Na última quinta-feira, 23, conforme publicado no DOU (Diário Oficial da União), o presidente Luiz Inácio Lula da Silva decidiu pelo veto integral ao Projeto de Lei N° 334 de 2023, que prorroga até 31 de dezembro de 2027 a desoneração da folha de pagamento de 17 setores da economia, além de reduzir a contribuição previdenciária paga por pequenos municípios.

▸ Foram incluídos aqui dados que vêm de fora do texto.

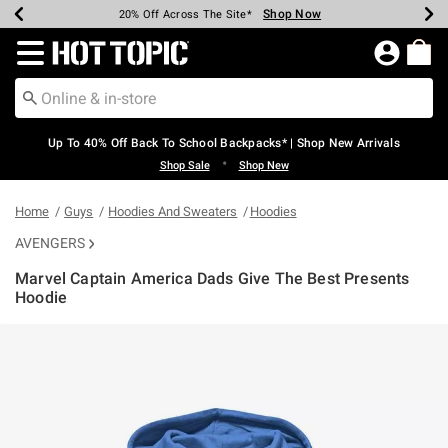
Shop Now
Shop Now
Shop Now
Shop Now
Shop Now
Shop Now
Earn Hot Cash Every $40 Spent*
Up To 50% Off Select Styles*
Up To 60% Off Clearance*
20% Off Across The Site*
Free Shipping Over $75*
Free Pickup In-Store*
Redirect to Hot Topic Home Page
Up To 40% Off Back To School Backpacks* | Shop New Arrivals
•
Shop Sale
Shop New
Home
Guys
Hoodies And Sweaters
Hoodies
AVENGERS
Marvel Captain America Dads Give The Best Presents
Hoodie
3.1 out of 5 Customer Rating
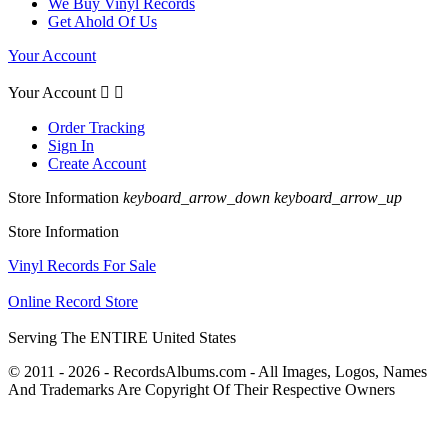
We Buy Vinyl Records
Get Ahold Of Us
Your Account
Your Account


Order Tracking
Sign In
Create Account
Store Information
keyboard_arrow_down
keyboard_arrow_up
Store Information
Vinyl Records For Sale
Online Record Store
Serving The ENTIRE United States
© 2011 - 2026 - RecordsAlbums.com - All Images, Logos, Names
And Trademarks Are Copyright Of Their Respective Owners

De acordo com a mensagem, emitida conjuntamente ao Ministério do Planejamento e Orçamento e o Ministério da Fazenda, “em que pese a boa intenção do legislador, a proposição legislativa padece de vício de inconstitucionalidade e contraria o interesse público tendo em vista que cria renúncia de receita sem apresentar demonstrativo de impacto orçamentário-financeiro para o ano corrente e os dois seguintes, com memória de cálculo, e sem indicar as medidas de compensação”.
Consequência
Os setores afetados pelo veto presidencial são: confecção e vestuário, calçados, construção civil, call center, comunicação, construção e obras de infraestrutura, couro, fabricação de veículos e carroçarias, máquinas e equipamentos, proteína animal, têxtil, tecnologia da informação (TI), tecnologia da informação e comunicação (TIC), projeto de circuitos integrados, transporte metroferroviário de passageiros, transporte rodoviário coletivo e transporte rodoviário de cargas
Segundo João Carlos Brigagão, presidente do Sindicato da Indústria de Calçados em Franca (SindiFranca), “haverá uma possível reoneração da folha de pagamentos. Esta é mais uma derrota para a indústria calçadista brasileira que vem sofrendo há décadas com ações que agravam ainda mais o processo de desindustrialização do país”.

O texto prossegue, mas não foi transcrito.